Back on the road, and onto the condo-lined beaches. There are certain beach communities whose waterfront looks like an advanced game of Monopoly. Fortunately for your humble heroes, the tenants of said condominiums were elsewhere during their visit. This made for clear roads and an empty beach.
We made (a most excellent) camp at a public beach access, and enjoyed a clear sky on a deserted beach that night. As corny or lame as it may sound, we stared up at the clear sky for a few hours. We didn’t say much to each other, but we didn’t really need to. Oceanfront skylines are talkative, especially with the Milky Way cameos and the Cape Lookout lighthouse blinking miles and miles away. The next morning we had breakfast on the beach, which had come alive with fishermen and seagulls. This is the kind of life that you could get used to.
Get used to it we could not, as the road beckoned. That day we rode long. We passed Camp Lejeune, which boasts probably the highest concentration of badass fighting man-machines per square mile anywhere in the world. Our cycling landscape was populated that day with humvees, armored personnel carriers, and signs warning us of impending military training exercises.

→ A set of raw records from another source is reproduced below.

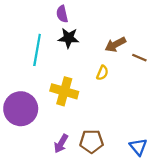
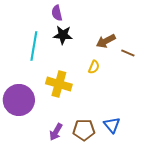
blue triangle: (138, 147) -> (112, 125), moved

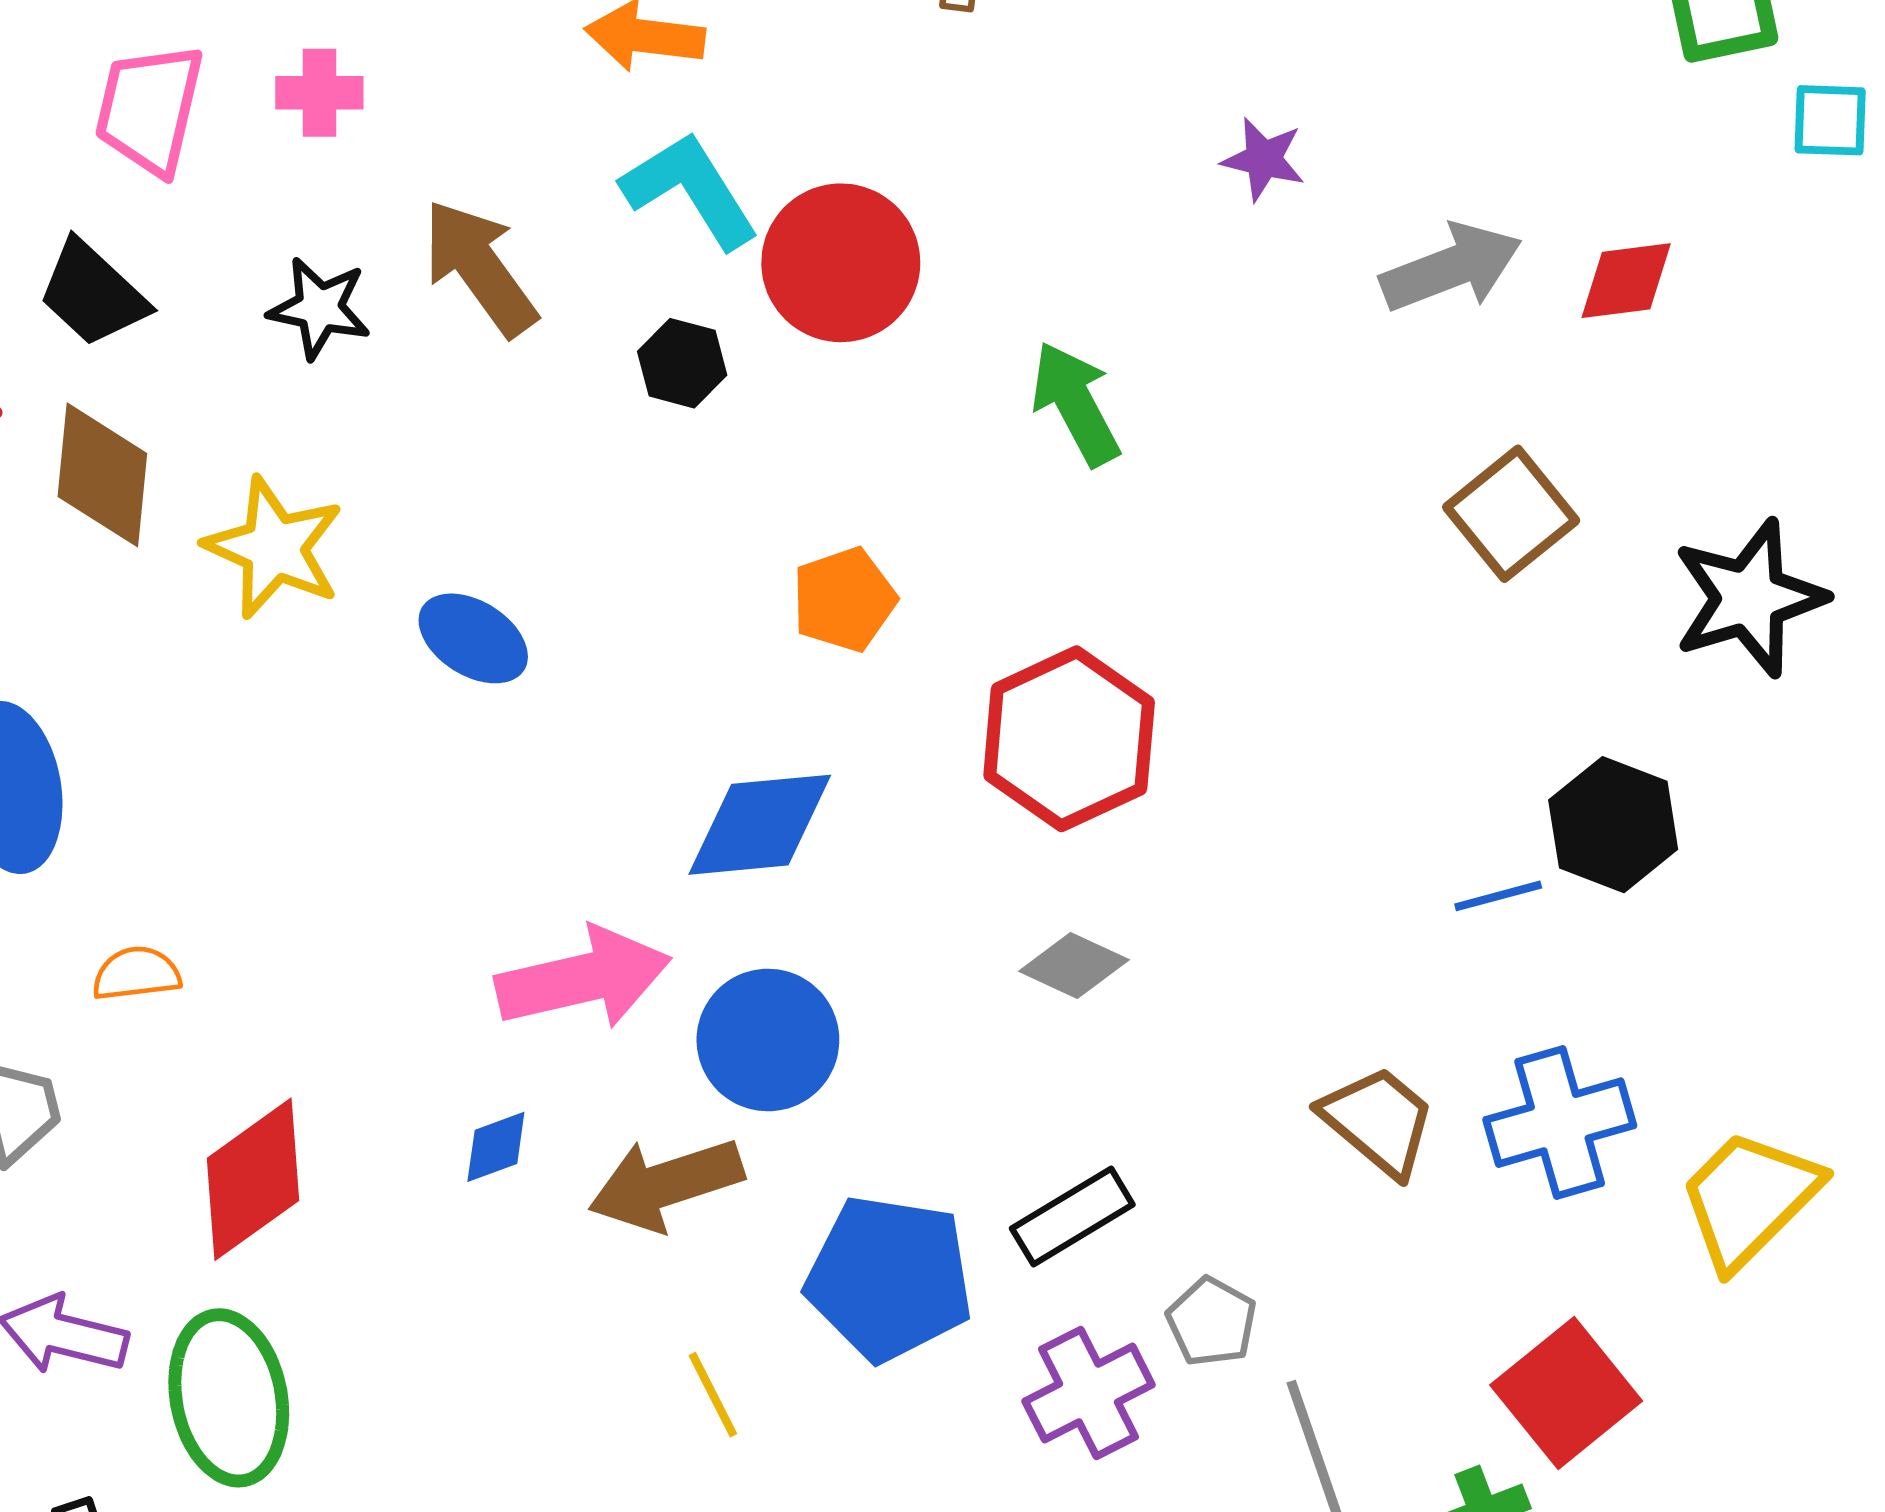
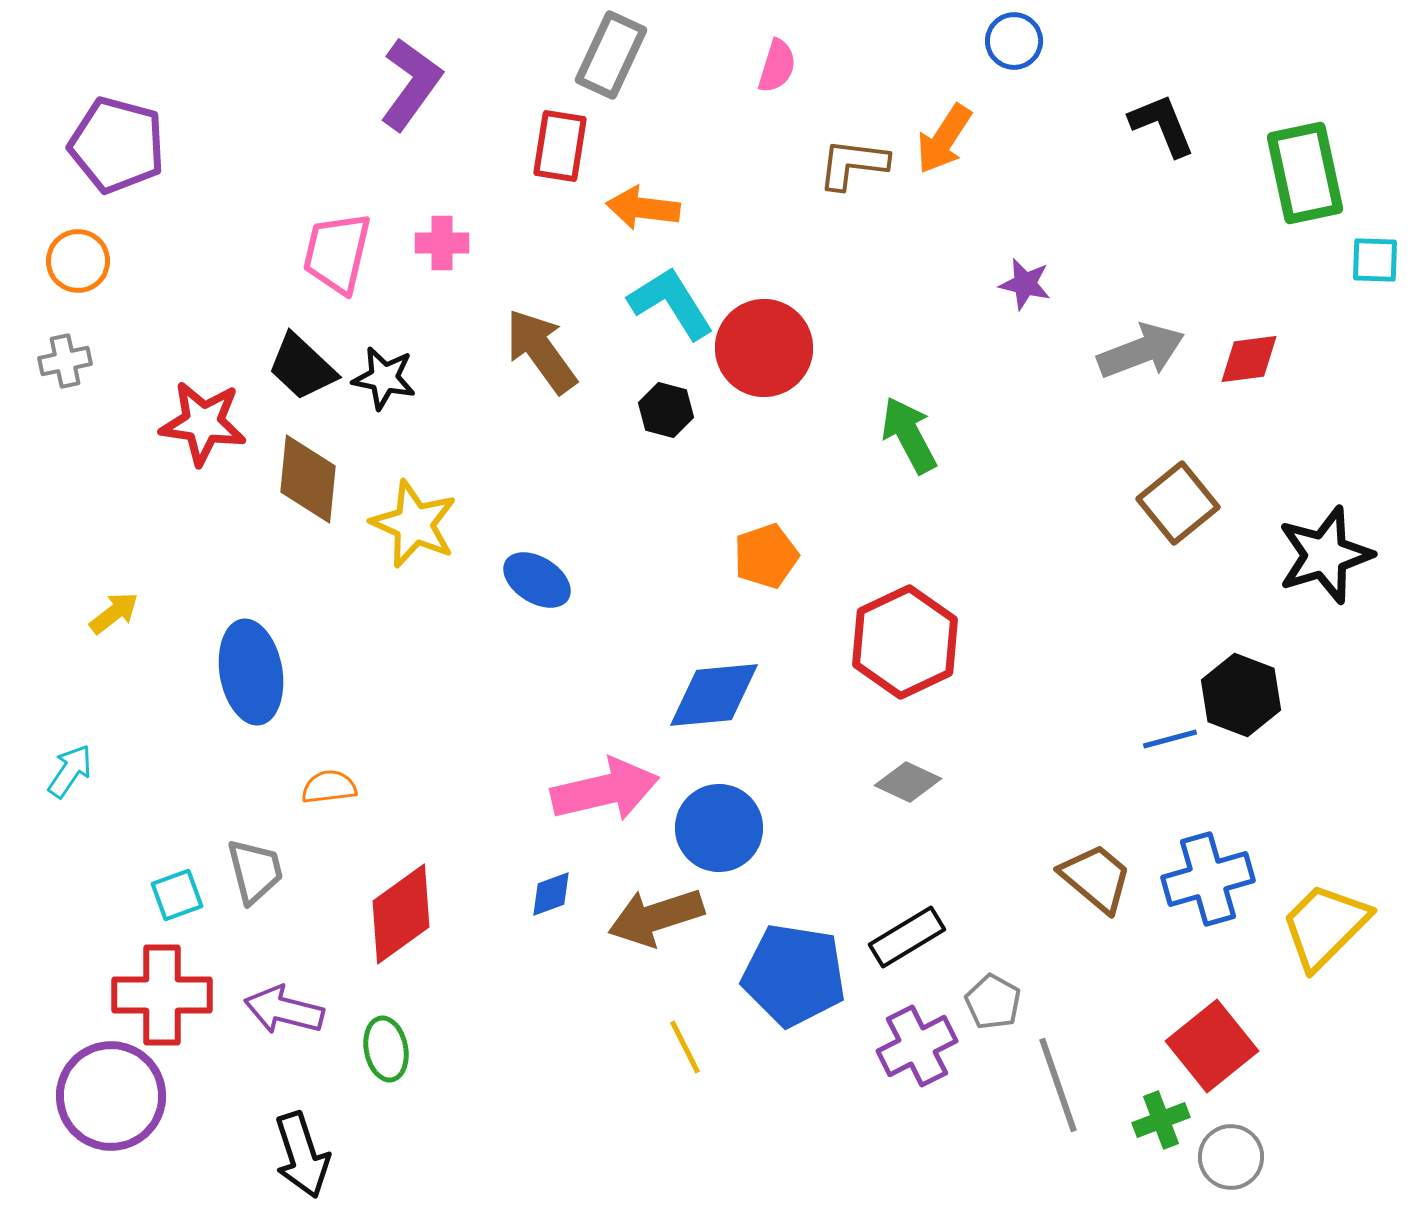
black star: (319, 308) -> (384, 378), moved
green ellipse: (229, 1398) -> (386, 1049), size x0.6

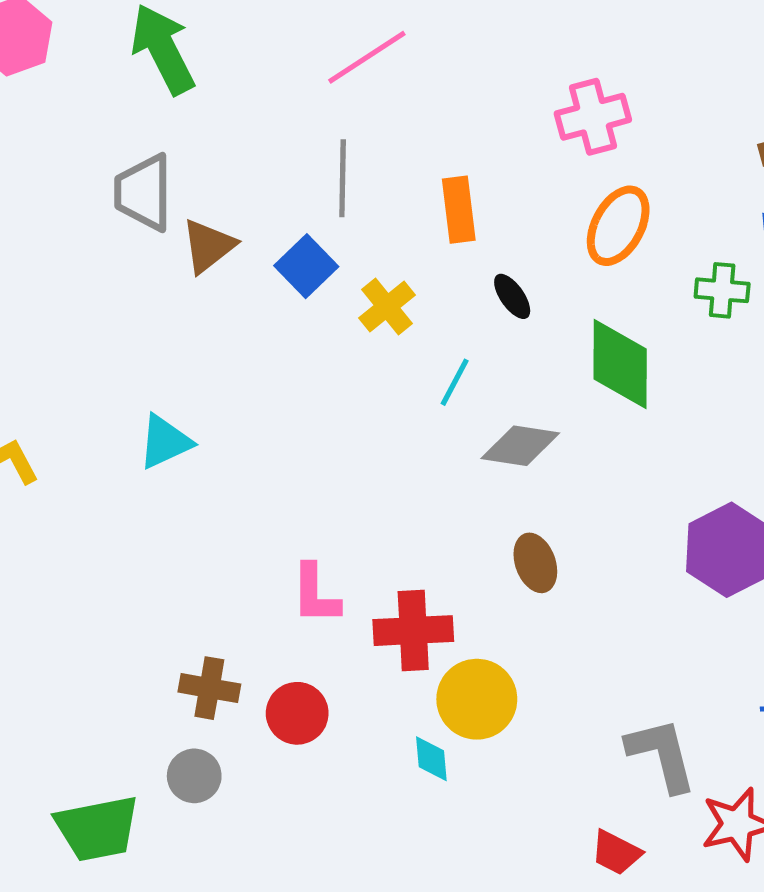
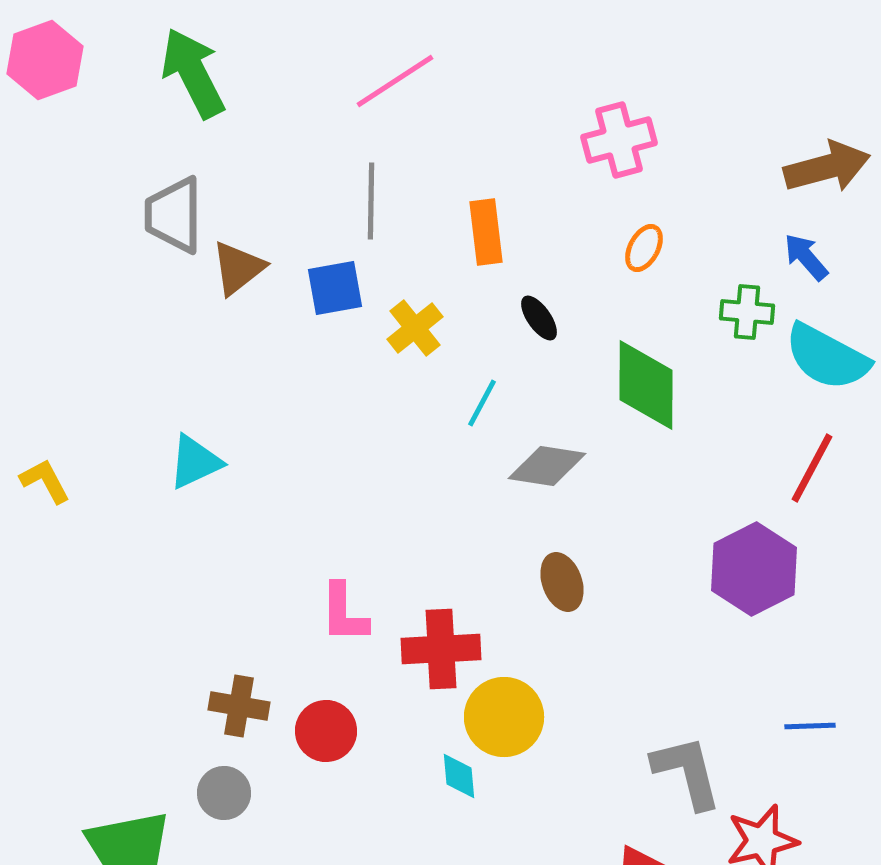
orange ellipse: (618, 226) -> (644, 248), size x0.6
blue square: (306, 266) -> (335, 288), turned 34

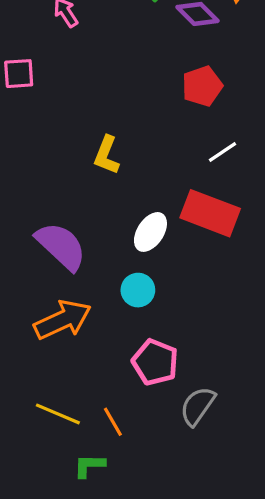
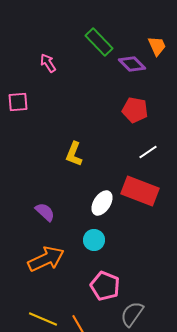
red pentagon: (202, 86) -> (135, 110), turned 30
purple semicircle: (61, 246) -> (45, 212), size x0.6

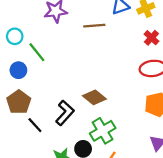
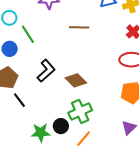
brown line: (94, 26) -> (79, 27), moved
black L-shape: (65, 113) -> (46, 71), moved

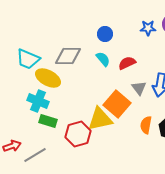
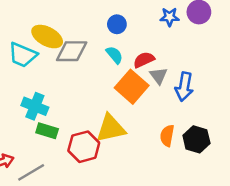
yellow ellipse: (48, 78) -> (47, 37), moved
gray triangle: (139, 88) -> (159, 76), moved
orange square: (117, 104) -> (132, 87), moved

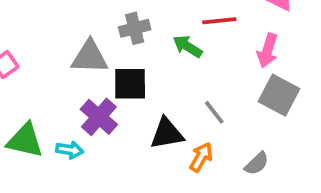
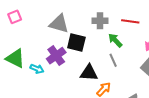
gray cross: (135, 28) -> (100, 21), moved
green arrow: (187, 46) -> (115, 40), moved
gray line: (214, 112) -> (113, 60), moved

A few miles removed from Camp Lejeune, I began to feel the effects of the (inedible, yet delicious) gas station hot dogs I had wolfed down earlier. As I struggled to mash down on the pedals, and I saw Vanessa pulling further and further ahead of me. I was utterly unable to make up the distance between us. Reasonable mind may differ, but I don’t think I bonked. I attribute my lack of muscular enthusiasm to the “all beef” hot dogs. (Editor’s note: Vanessa also ate a hot dog, and suffered no ill side effects. Ergo, Ed must be some kind of ninny.)